Altro artista di rilievo internazionale che ha stimolato la visione contemporanea della galleria è quella del tedesco Joseph Beuys. L’artista concettuale era legato alla Puglia da molti ricordi (compreso un periodo di prigionia durante la seconda guerra mondiale). Un suo lavoro si intitola La gente di Foggia è bella!
Parallelamente inizia a proporre anche i giovani talenti italiani. Nel 1974 Giulio Paolini espone in galleria Apoteosi di Omero. Un’opera costituita da diversi cavalletti da musica come supporto per foto. I cavalletti reggevano immagini fotografiche: Giovanna d’Arco, Leonardo da Vinci e altri personaggi interpretati da grandi attori così come apparivano in film che avevano raccontato la storia dei protagonisti. Attraverso il mezzo fotografico, il personaggio acquistava un nuovo volto. Una riflessione forte e avanzata sulla cultura dei media.

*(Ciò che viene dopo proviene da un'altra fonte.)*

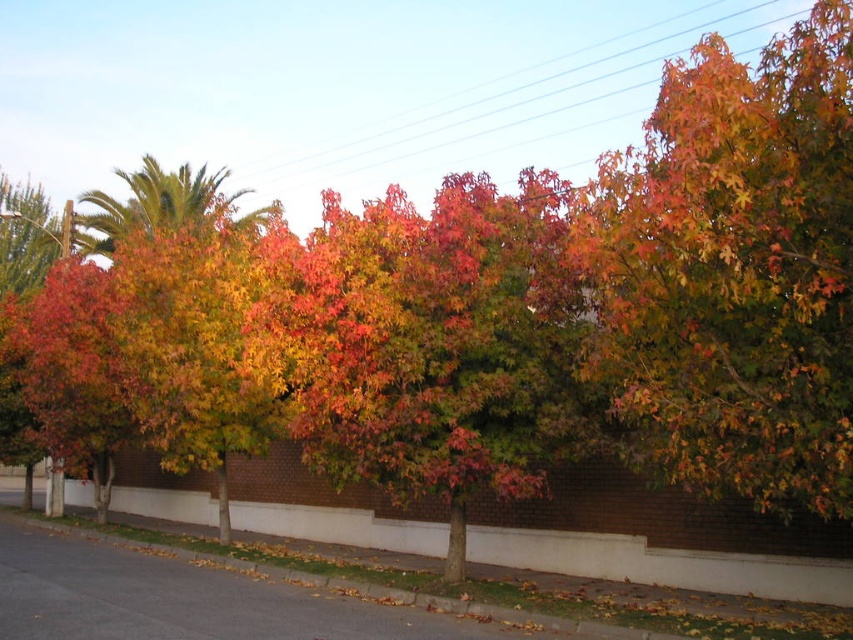 You are a pedestrian walking on the sidewalk and want to take a photo of both the multicolored foliage at upper right and the shiny red leaves at center. Which object should you position closer to the camera to ensure both fit in the frame?

Since the multicolored foliage at upper right is wider than the shiny red leaves at center, you should position the multicolored foliage at upper right closer to the camera to ensure both fit in the frame.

Altra presenza fondamentale è quella di Alighiero Boetti. Un artista che Marilena Bonomo così descrive: “La mente di Alighiero possedeva l’idea del tutto, dell’universale, come poi ha manifestato nel suo lavoro Tutto”. La prima mostra presentata a Bari è composta da lavori postali. Arriva poi I mille fiumi più lunghi del mondo, un’opera costituita da cento piccoli arazzi esposta e pubblicata poi nei musei di mezzo mondo e che ora fa parte della collezione del MOMA di New York.

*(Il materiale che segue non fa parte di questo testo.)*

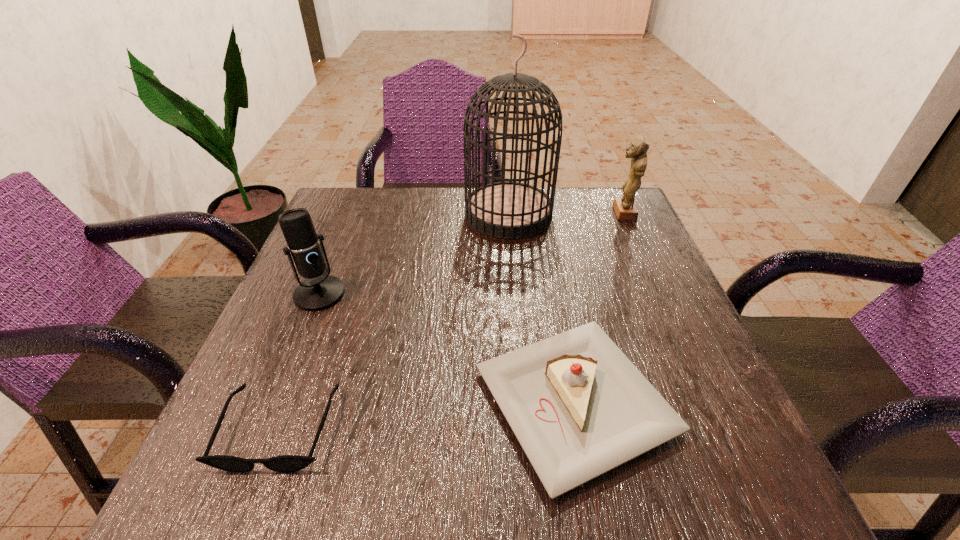 Find the location of a particular element. This screenshot has height=540, width=960. vacant position located on the left of the cake is located at coordinates (278, 401).

Locate an element on the screen. birdcage that is positioned at the far edge is located at coordinates (507, 210).

This screenshot has height=540, width=960. Find the location of `figurine at the far edge`. figurine at the far edge is located at coordinates (625, 209).

You are a GUI agent. You are given a task and a screenshot of the screen. Output one action in this format:
    pyautogui.click(x=<x>, y=<y>)
    Task: Click on the cake that is at the near edge
    
    Given the screenshot: What is the action you would take?
    pyautogui.click(x=579, y=408)

The width and height of the screenshot is (960, 540). I want to click on sunglasses that is at the near edge, so click(285, 463).

The image size is (960, 540). Find the location of `microphone that is at the left edge`. microphone that is at the left edge is located at coordinates (319, 291).

Find the location of a particular element. sunglasses that is at the left edge is located at coordinates (285, 463).

I want to click on figurine situated at the right edge, so click(625, 209).

Identify the location of cake that is at the right edge. The height and width of the screenshot is (540, 960). (579, 408).

Locate an element on the screen. The image size is (960, 540). object that is at the near left corner is located at coordinates (285, 463).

Nel 1974 c’è Giovanni Anselmo con una mostra forte e precisa dal titolo Invisibile Infinito Tutto. Tre blocchi di piombo accostati al muro in cui si possono leggere i titoli incisi. Sulla parete i relativi disegni. Dietro queste scelte, sempre attente e coerenti con un discorso espositivo legato all’arte concettuale, si legge una realtà tutta italiana: per molto tempo le gallerie hanno sostituito le istituzioni, tanto da poter dire che se non ci fossero state le gallerie, non ci sarebbe stata un’arte contemporanea in Italia.
Ma sotto la lente d’ingrandimento di Marilena Bonomo e del suo spazio sono transitati anche significativi artisti pugliesi tra cui Franco Dellerba, Tullio De Gennaro, Paolo Lunanova, che con lei hanno potuto e saputo confrontarsi con luoghi e protagonisti dell’arte internazionale.

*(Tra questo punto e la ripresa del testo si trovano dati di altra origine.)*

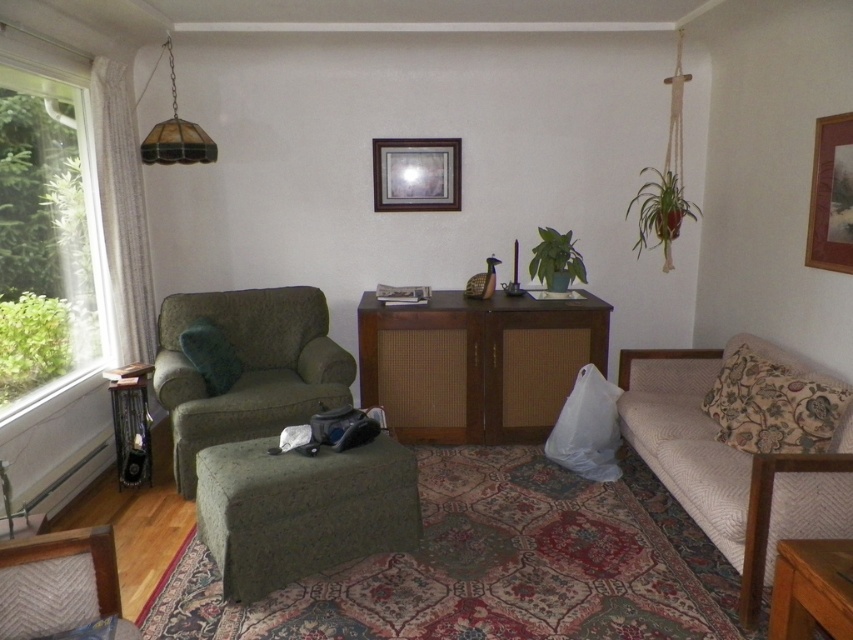 You are standing in the living room and want to place a 2.5 meter long sofa. The sofa needs to be placed such that its front edge is exactly at point (286, 572). Is there enough space behind the sofa to walk comfortably?

The point (286, 572) is 2.67 meters away from the camera. Since the sofa is 2.5 meters long, placing it with its front edge at this point would leave 0.17 meters of space behind it. This is insufficient for comfortable walking, as a minimum of 0.5 meters is typically required. Therefore, there is not enough space behind the sofa.

You are an interior designer assessing the placement of the wooden picture frame at upper center and the stained glass lampshade at upper center. Which object is positioned to the right side of the other?

The wooden picture frame at upper center is to the right of the stained glass lampshade at upper center.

È stata un’esperienza unica che purtroppo in Salento non ha avuto alcun riscontro di tale intensità e importanza. Qui difatti le gallerie d’arte hanno avuto vita breve e, in ogni caso non hanno potuto contare su tali presenze internazionali.
Sul finire degli anni Settanta Dellerba recupera una dimensione ancestrale osservando con meditata attenzione le luminarie del suo Sud. Lo studio della ritualità religiosa e un’attenzione ai processi dell’installazione che esigono straniamento e partecipazione. Con le piccole luci delle architetture effimere delle feste di paese modificando vecchi oggetti di recupero, cavallucci a dondolo, biciclette nelle quali ristagnano le voci di un mondo ancestrale ma comunque presente. In anni più recenti ha sperimentato altri materiali dalla ceramica al legno sfidando la dimensione installativa e ricomponendo un suo personale e fiabesco bestiario.
La galleria di Marilena Bonomo pertanto è stato un faro in una Puglia sonnolenta in cui spesso le istituzioni culturali sono state assenti. Una donna appassionata dell’arte e degli artisti in grado di elaborare un progetto che oggi rientra a pieno titolo nella storia dell’arte contemporanea nazionale e non solo.